Situs web HTMX memiliki banyak koleksi artikel, esai, dan pembicaraan mengenai subjek ini, jika Anda tertarik untuk mempelajari lebih lanjut. Untuk keperluan artikel ini, mari kita beralih ke mengapa HTMX bisa menjadi masalah besar bagi pengembang WordPress.

HTML <3 WordPress

WordPress adalah server PHP raksasa dan monolitik. Plugin WordPress juga sebagian besar ditulis dalam PHP. Mereka dapat menambahkan fungsionalitas baru ke situs menggunakan API PHP yang disediakan oleh WordPress, seperti Hooks API dan Database API. API ini tidak tersedia dari JavaScript, jadi pengembang plugin sebaiknya menyimpan sebanyak mungkin kode plugin mereka di server. Jika pernah ada motivasi untuk menggunakan HTML, inilah saatnya!

Dalam banyak hal, HTML dibuat untuk WordPress. Atau lebih tepatnya, untuk aplikasi seperti WordPress; aplikasi yang lebih suka tidak dibebani dengan bahasa asing yang memaksa mereka meninggalkan koleksi API servernya. Terutama ketika mentransfer status menggunakan hypermedia saja sudah cukup.
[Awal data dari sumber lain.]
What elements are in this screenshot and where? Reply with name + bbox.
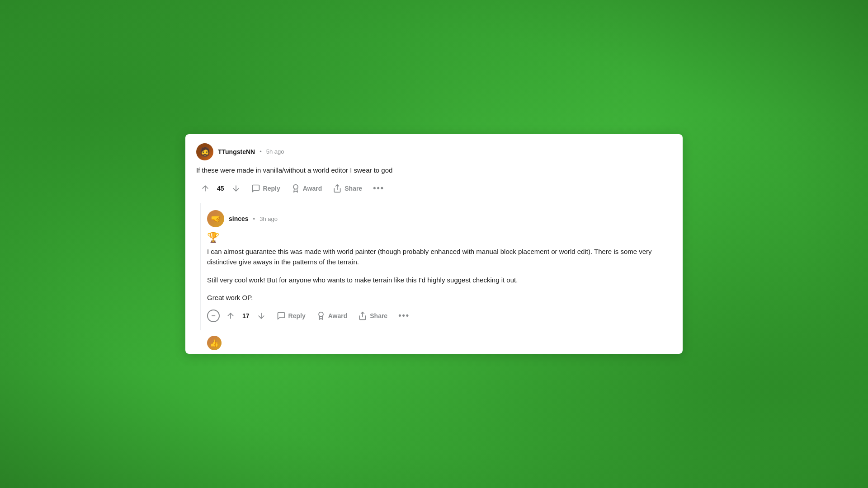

Mempermudah pembuatan UI yang bagus untuk plugin WordPress dapat berdampak besar pada ekosistem plugin. Pengembang yang mengelola plugin gratis mungkin merasa lebih layak untuk membangun pengalaman pengguna yang lebih baik bagi penggunanya, dan tim yang lebih kecil mungkin dapat melakukan iterasi fitur lebih cepat dengan menghemat waktu. Hal ini dapat membantu membuat plugin yang lebih kecil menjadi lebih kompetitif di pasar yang sangat didominasi oleh tim besar dengan anggaran lebih besar.

Plugin yang lebih besar mungkin juga menarik. Aplikasi JavaScript dapat berkembang dengan sangat cepat. HTML dapat mengizinkan plugin ini untuk menghapus API JSON dan aplikasi JavaScript yang sangat besar, dan meninggalkan server HTML ramping di tempatnya yang memiliki akses penuh ke API WordPress.

Pikiran Terakhir

Saya sudah bermain-main dengan HTML untuk sementara waktu sekarang, menggunakannya dengan PHP dan Go. Ini menawarkan alternatif yang menarik untuk membangun antarmuka pengguna di web, dan argumen yang meyakinkan untuk menggunakan hypermedia untuk menggerakkan status aplikasi.

Jika Anda seorang pengembang plugin, pastikan untuk memeriksa HTML. Kami baru saja menyentuh permukaan artikel ini, dan dokumentasinya ditulis dengan sangat baik dengan banyak contoh. Ini juga sangat singkat, mengingat banyaknya HTMX yang disertakan. Anda akan dapat memulai dengan HTML dan PHP dalam beberapa menit.